SPF? Here's Why It's a Must
At this point, winter is just around the corner and summer has long ended. But that doesn’t mean that sunscreen-season has ended! Just because you’re not sunbathing at the beach or hiking outdoors doesn’t mean that it’s okay to skip SPF in your skincare regime. Wherever you are and whatever you’ve been doing, you’ve been constantly exposed to an invisible attacker: UV rays.
UV rays don’t discriminate based on your skin color or type. Everyone who is unprotected under the sun is exposed to the potential for UV-induced DNA damage and sunburn. In fact, just because you’re a “tanner” instead of a “burner” doesn’t mean you’re not exposed to damage; tanning happens because your skin is trying to cope with UV radiation by increasing the production of melanin to protect itself from further damage.
There are two types of UV radiation from the sun: UVA rays and UVB rays. To explain the difference between the two, it’s important to understand the makeup of your skin.
UVB rays harm the more superficial layer of your skin, known as the epidermis, which causes sunburn and tanning. Meanwhile, UVA rays penetrate deep into the next layer of skin, the dermis, which leads to photo-aging (premature aging!) and serious DNA damage.

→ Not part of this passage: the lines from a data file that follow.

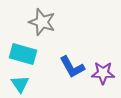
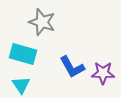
cyan triangle: moved 1 px right, 1 px down
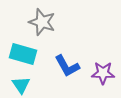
blue L-shape: moved 5 px left, 1 px up
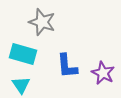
blue L-shape: rotated 24 degrees clockwise
purple star: rotated 25 degrees clockwise
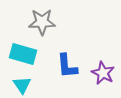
gray star: rotated 20 degrees counterclockwise
cyan triangle: moved 1 px right
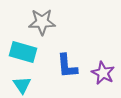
cyan rectangle: moved 2 px up
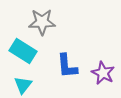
cyan rectangle: moved 1 px up; rotated 16 degrees clockwise
cyan triangle: moved 1 px right; rotated 12 degrees clockwise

We’re sure you’ve heard about wearing SPF to “keep your skin looking young” and we would like you to know that this is completely science-backed. UVA rays induce not only DNA damage, but also the production of reactant oxygen-species (ROS). And though we need oxygen to breathe, these species are the opposite of beneficial to our bodies, severely disrupting normal signal transduction pathways. Further, UV radiation induces pro-inflammatory genes and remodels the extracellular matrix, reducing structural elastin and collagen.

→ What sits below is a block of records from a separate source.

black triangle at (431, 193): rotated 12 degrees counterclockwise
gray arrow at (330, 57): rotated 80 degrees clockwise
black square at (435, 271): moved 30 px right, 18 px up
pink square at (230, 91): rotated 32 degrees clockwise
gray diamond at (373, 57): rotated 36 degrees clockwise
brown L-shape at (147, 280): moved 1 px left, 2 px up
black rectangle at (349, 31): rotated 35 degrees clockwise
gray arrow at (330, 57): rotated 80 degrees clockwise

This viral picture below of a 69-year old truck driver demonstrates simply the aesthetic risk of not using sufficient SPF-protection. His left side, which would face the window, looks significantly more aged than his right side, which faces away. It is a shocking, but realistic depiction of the outward risk to unprotected UV exposure.
To summarize, as healthy and nice a golden tan looks, there is no true safe way to naturally tan your skin since all UVB rays are harmful – as ridiculous as it may sound, those bottles of fake tan are going to be your best friend if you want to achieve that look without damaging your skin.

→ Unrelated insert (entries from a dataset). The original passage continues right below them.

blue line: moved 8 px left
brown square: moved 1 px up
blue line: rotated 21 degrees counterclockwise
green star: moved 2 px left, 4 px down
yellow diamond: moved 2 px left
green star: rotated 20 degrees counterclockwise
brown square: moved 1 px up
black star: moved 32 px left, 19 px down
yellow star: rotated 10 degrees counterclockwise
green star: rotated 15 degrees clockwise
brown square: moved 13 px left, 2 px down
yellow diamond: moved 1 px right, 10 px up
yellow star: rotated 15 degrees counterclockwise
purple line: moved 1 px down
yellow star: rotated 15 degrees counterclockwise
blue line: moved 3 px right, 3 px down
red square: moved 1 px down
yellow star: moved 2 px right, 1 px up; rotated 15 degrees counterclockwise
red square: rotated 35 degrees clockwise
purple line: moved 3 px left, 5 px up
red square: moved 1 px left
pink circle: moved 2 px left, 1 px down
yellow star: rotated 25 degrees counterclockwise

And sadly, just wearing sunscreen isn’t enough – you have to make sure you’re wearing the right kind. Read the label the next time you use a bottle: does it specifically say that it is broad-spectrum? If not, it could be just merely UVB-screening sunscreen. The best, most effective sunscreen should be able to screen against both UVA and UVB rays, to offer your skin the upmost level of protection.
Here’s the difference between the two.
Long story short, if you want to keep that skin looking as young and healthy as possible, wear sunscreen. It’s just one more (quick!) step to add to your morning routine and could very easily be the difference between life-threatening skin cancer and a healthy, long life.